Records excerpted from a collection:
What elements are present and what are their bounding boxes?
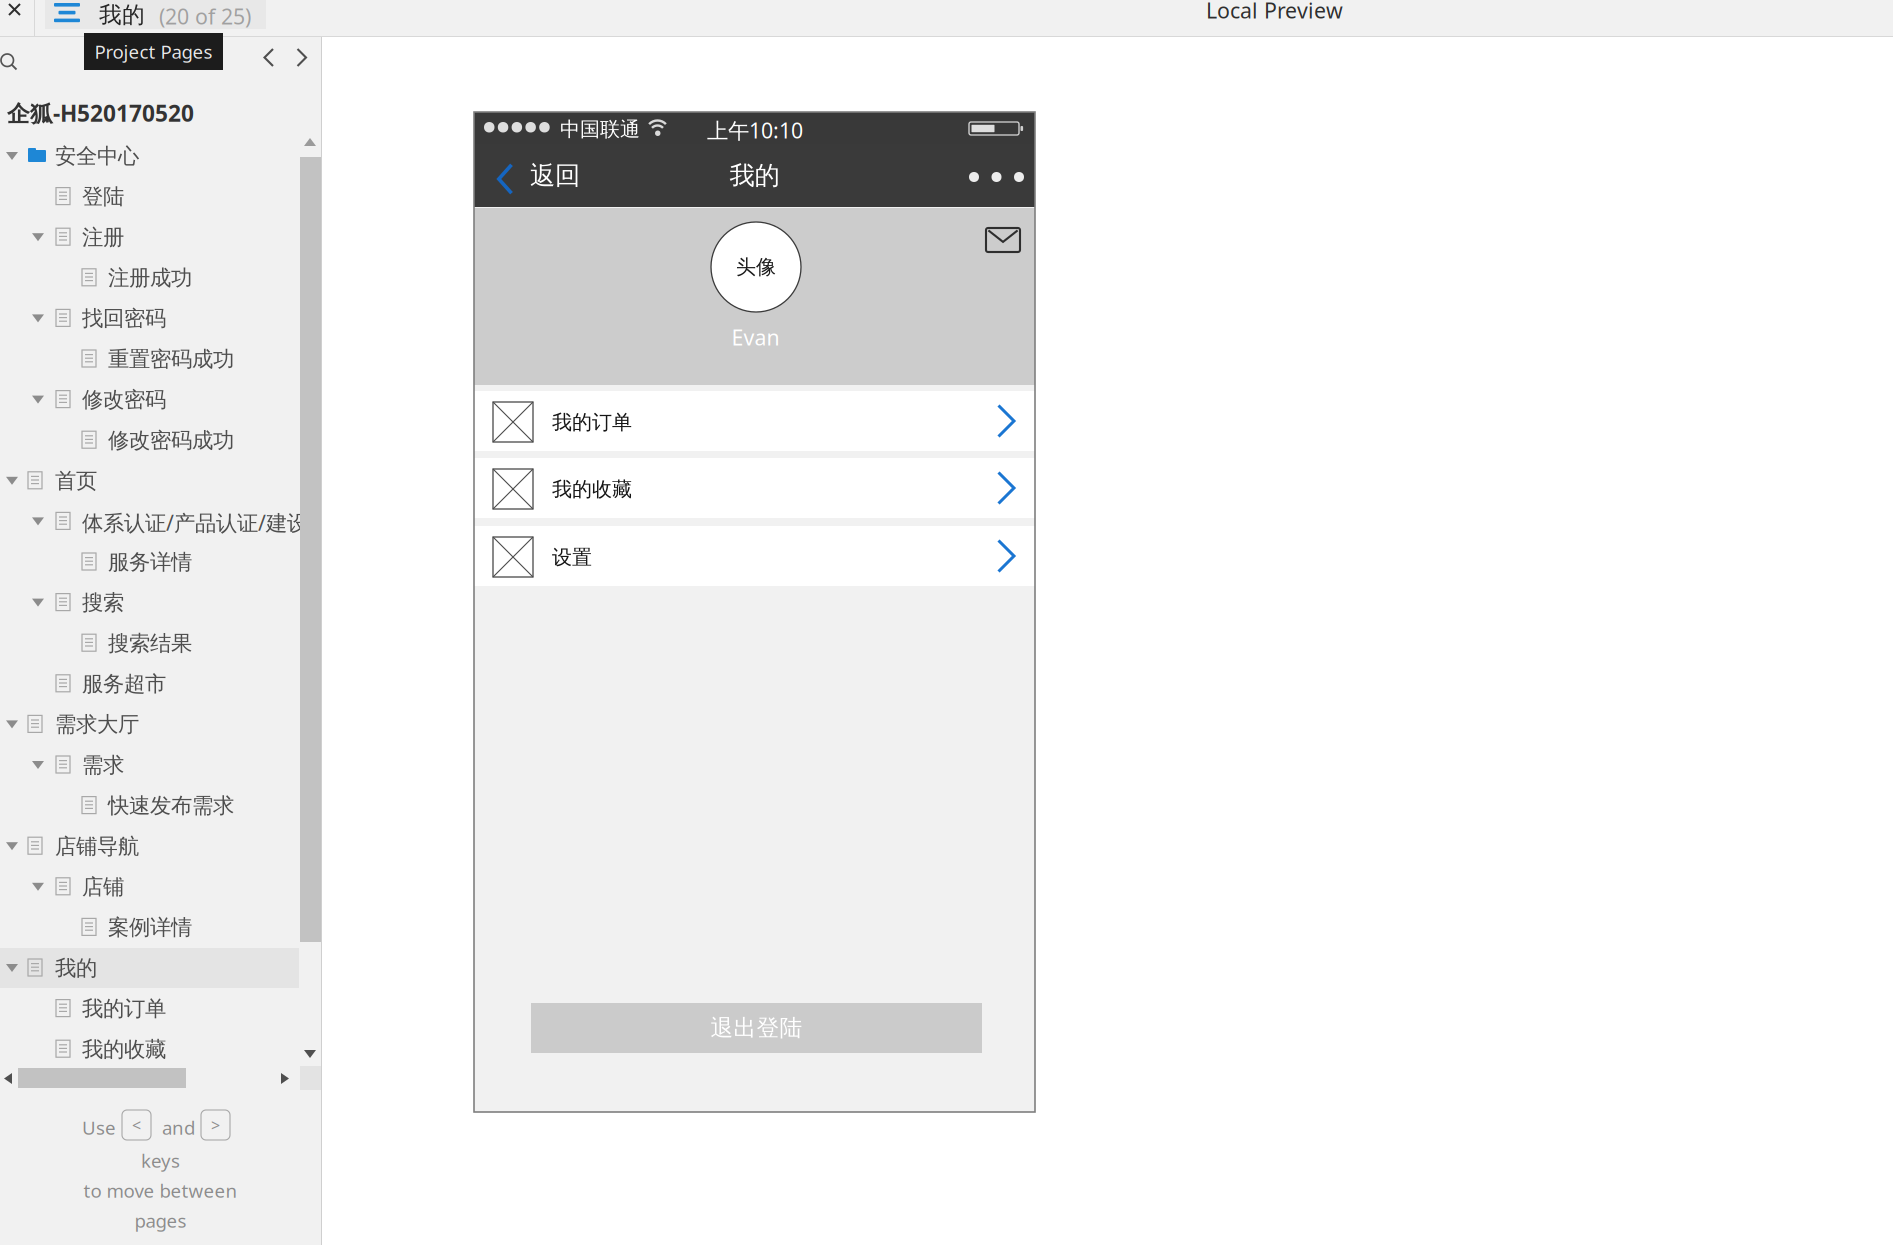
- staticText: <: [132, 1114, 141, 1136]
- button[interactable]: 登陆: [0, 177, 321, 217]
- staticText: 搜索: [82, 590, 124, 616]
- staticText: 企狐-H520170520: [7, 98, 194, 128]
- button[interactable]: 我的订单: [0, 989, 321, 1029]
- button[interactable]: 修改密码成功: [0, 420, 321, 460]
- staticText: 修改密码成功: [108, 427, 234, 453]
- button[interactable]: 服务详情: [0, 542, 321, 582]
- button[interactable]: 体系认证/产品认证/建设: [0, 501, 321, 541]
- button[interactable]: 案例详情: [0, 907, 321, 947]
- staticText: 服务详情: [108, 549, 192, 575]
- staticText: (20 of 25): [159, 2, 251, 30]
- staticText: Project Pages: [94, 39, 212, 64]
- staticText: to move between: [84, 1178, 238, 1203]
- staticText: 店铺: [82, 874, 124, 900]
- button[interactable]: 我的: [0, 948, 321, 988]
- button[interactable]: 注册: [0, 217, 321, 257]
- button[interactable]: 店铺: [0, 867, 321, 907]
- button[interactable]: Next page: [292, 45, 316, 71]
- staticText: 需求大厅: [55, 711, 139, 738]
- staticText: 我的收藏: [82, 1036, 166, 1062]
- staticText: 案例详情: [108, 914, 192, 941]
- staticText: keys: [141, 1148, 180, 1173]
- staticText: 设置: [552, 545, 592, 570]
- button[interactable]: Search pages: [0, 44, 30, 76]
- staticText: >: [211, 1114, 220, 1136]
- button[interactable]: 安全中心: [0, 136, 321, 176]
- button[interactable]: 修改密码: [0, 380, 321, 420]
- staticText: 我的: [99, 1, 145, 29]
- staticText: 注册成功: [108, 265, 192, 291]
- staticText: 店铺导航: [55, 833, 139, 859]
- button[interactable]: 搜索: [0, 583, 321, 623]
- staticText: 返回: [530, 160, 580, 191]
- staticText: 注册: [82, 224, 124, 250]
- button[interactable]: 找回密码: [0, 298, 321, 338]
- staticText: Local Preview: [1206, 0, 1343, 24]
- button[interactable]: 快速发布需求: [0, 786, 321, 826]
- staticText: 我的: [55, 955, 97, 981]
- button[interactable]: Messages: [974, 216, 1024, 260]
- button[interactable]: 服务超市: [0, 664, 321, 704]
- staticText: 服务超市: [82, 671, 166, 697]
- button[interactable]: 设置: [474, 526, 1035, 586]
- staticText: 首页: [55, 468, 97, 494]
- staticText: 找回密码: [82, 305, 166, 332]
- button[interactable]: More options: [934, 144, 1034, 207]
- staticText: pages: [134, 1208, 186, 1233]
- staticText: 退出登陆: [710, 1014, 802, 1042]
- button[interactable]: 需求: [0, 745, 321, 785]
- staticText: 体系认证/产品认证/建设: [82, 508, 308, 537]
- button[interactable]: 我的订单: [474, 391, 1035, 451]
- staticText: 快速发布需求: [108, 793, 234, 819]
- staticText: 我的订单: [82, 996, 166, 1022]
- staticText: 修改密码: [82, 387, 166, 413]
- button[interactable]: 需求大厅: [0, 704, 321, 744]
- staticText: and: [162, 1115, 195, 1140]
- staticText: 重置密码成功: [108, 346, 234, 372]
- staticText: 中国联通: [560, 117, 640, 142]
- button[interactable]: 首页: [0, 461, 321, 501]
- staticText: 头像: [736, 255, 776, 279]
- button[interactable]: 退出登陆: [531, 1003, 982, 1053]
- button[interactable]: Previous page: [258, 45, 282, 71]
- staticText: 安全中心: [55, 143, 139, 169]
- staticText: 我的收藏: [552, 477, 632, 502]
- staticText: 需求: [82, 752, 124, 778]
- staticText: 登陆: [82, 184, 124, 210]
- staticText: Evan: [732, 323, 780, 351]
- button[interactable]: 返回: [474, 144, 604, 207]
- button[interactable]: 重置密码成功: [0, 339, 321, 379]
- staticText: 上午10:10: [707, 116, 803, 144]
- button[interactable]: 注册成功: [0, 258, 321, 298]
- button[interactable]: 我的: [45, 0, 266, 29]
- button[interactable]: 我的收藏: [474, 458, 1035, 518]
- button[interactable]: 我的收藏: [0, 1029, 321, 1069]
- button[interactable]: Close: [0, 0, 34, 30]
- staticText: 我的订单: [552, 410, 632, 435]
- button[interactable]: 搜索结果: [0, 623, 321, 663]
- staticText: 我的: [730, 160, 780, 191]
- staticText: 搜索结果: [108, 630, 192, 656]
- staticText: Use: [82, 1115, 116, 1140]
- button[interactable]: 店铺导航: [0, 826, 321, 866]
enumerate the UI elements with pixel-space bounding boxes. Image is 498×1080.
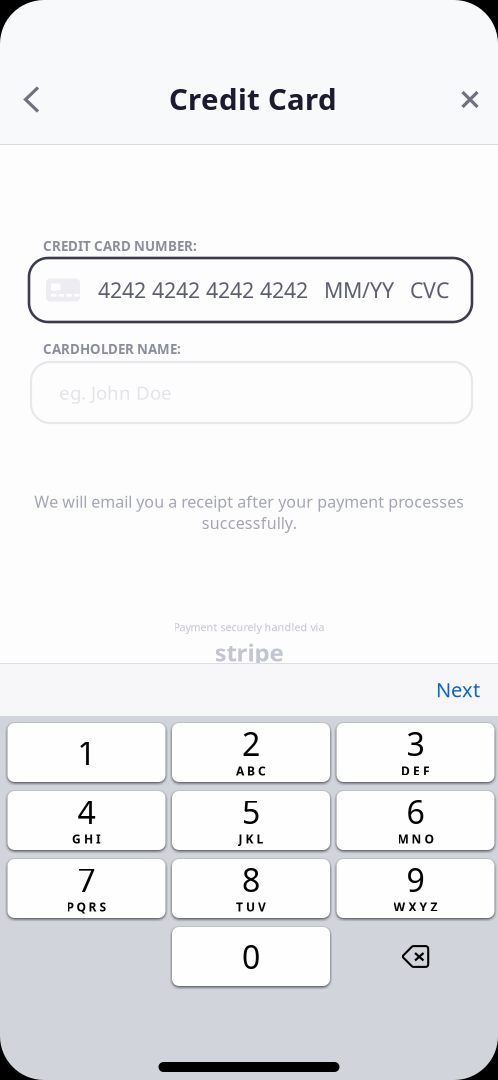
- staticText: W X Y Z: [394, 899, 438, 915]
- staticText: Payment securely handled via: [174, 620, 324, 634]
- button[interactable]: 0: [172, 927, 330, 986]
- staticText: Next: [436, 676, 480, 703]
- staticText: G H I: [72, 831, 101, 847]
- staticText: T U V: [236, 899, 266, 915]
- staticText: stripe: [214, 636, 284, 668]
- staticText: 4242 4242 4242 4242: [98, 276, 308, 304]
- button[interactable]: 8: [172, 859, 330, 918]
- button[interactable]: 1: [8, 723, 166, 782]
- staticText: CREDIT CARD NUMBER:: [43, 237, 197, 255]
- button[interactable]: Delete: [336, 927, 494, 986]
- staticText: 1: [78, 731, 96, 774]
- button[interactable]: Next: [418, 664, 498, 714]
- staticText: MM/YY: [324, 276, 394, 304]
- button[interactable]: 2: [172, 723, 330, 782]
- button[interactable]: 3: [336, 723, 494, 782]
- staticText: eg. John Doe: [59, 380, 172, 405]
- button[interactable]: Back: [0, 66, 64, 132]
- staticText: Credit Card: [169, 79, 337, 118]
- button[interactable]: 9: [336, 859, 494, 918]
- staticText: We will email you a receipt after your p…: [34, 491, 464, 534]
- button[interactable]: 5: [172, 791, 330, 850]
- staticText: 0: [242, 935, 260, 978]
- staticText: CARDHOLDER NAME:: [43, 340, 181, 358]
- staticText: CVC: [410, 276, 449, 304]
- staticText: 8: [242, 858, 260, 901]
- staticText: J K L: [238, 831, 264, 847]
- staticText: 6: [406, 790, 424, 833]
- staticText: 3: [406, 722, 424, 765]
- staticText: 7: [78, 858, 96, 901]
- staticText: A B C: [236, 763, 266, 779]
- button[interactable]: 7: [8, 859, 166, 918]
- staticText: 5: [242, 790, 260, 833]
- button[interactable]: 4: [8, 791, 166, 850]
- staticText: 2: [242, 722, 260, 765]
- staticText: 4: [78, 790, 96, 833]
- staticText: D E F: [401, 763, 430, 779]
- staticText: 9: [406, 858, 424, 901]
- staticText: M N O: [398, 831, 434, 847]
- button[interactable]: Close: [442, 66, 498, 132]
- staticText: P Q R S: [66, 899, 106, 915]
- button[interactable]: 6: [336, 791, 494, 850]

> _Task description_:
Gather and copy every line of the data in which the string "重置密码成功" is found.

> _Written reply_:
- staticText: 重置密码成功: [108, 346, 234, 372]
- button[interactable]: 重置密码成功: [0, 339, 321, 379]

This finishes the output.